The department was very quick to put out the video, and the particulars of how that happened are an illuminating example of how the Police Department disseminates information—and doesn't. The shooting happened just after 10 a.m. on Wednesday, and over the next few hours officers answering the phones at DCPI, the Office of the Deputy Commissioner of Public Information, would only give out the most basic details: that police had shot someone at W. 37th Street and Eighth Avenue, basically. They wouldn't confirm the condition of the man shot or that he was suspected of the series of hammer attacks earlier in the week. Meanwhile, witness reports proliferated on social media, along with the commentary of people who weren't there, which no doubt included people jumping to conclusions, both that the shooting was justified and that it wasn't. Then, at 1:30 p.m., DCPI sent a media advisory announcing Bratton would discuss the shooting outside the Midtown South station house at 2:45 p.m.

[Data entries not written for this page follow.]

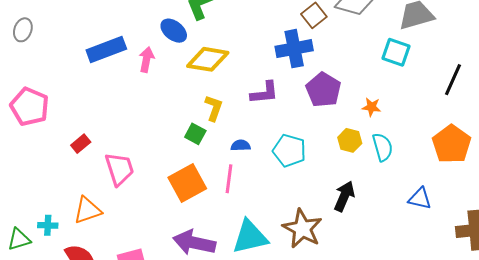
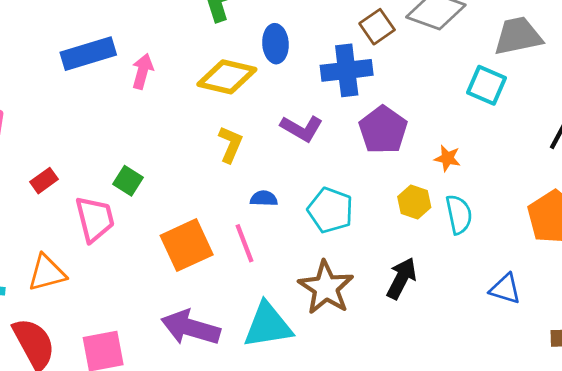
blue ellipse: (174, 31) -> (275, 44), moved, turned 44
purple L-shape: (264, 93) -> (302, 128), turned 32
green square: (195, 134) -> (128, 181), moved
pink line: (229, 179) -> (245, 243), turned -32
brown star: (302, 229) -> (326, 288), moved

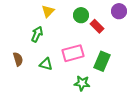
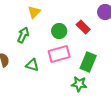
green circle: (81, 15) -> (59, 31), moved
green star: (82, 83) -> (79, 84), moved

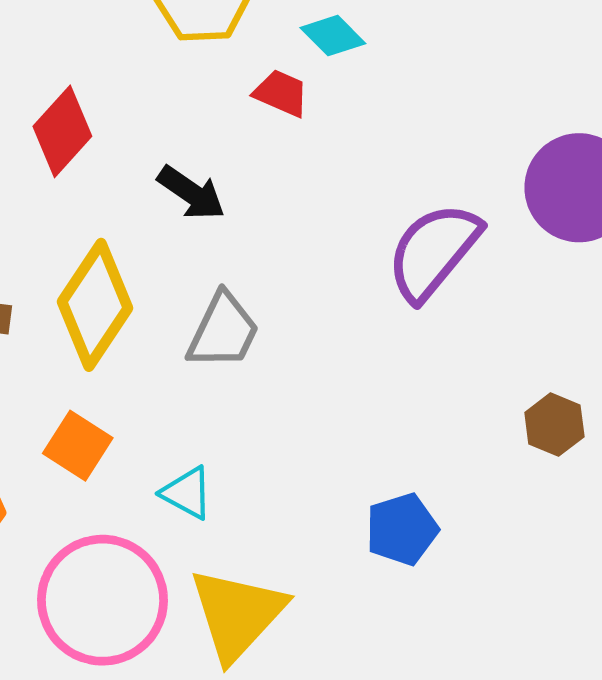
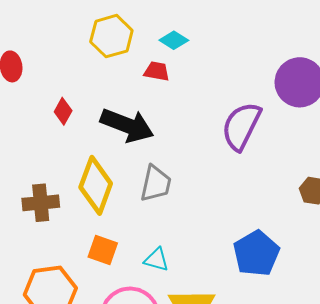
red diamond: (62, 131) -> (63, 111), size x0.7
black arrow: (191, 193) -> (127, 125), size x1.6
blue pentagon: (402, 529) -> (256, 253), size x1.4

There, police presented a large blowup of Baril's hammer and a surveillance video which shows him attacking an officer on a crowded street, then being gunned down, all in a matter of seconds. Executive editor Jen Chung attended, and she had questions, such as why Baril was handcuffed after he was shot twice, and because photos showed police standing around him post-shooting, what the protocol is for officers to administer first aid. But Bratton, having said his piece, was whisked away by handlers and, when Jen put those questions to Det. Michael DeBonis, he answered, "Send us an email."

Sending an email to the general DCPI email, as most reporters know, can be an exercise in futility, and is 1/1,000th as useful as putting a question directly to the police commissioner or one of his high-ranking spokespeople. David Baril, who reportedly has a history of schizophrenia and is suspected of serial hammer attacks on random people, is not overwhelmingly sympathetic as a victim, and no protests have been organized around his death that I am aware of. But that doesn't mean it's not legitimate to question whether he should have been shot, or how police chose to handcuff him as he lay prone and bleeding but didn't tend to his health. I have reached out to DCPI about this again and will update the story if I hear back.

In his softball radio interview, though, Bratton doesn't have to answer questions like these. Gambling refers to Baril as "the crazy with the hammer that was taken off the streets this week" and doesn't challenge Bratton when he says that police racism, brutality, and corruption are "no longer systemic," though there are plenty of researchers and everyday New Yorkers who would argue otherwise. As he often does in public statements, Bratton in this interview alternated between dismissing those who predict policy changes would precipitate a dramatic slide into the Bad Old Days, and invoking that argument himself.

"We have our issues, but we cannot lose sight of it," he said, "because absent the police we would have anarchy."

Also in the interview, Bratton criticized the police body cameras he once said were "too important to wait" for, saying now that mistrust of police could lead juries to be suspicious when video is absent in a criminal case. Therefore, the cameras "aren't the cure-all they're represented to be." Nobody could accuse Bratton of being biased against spin.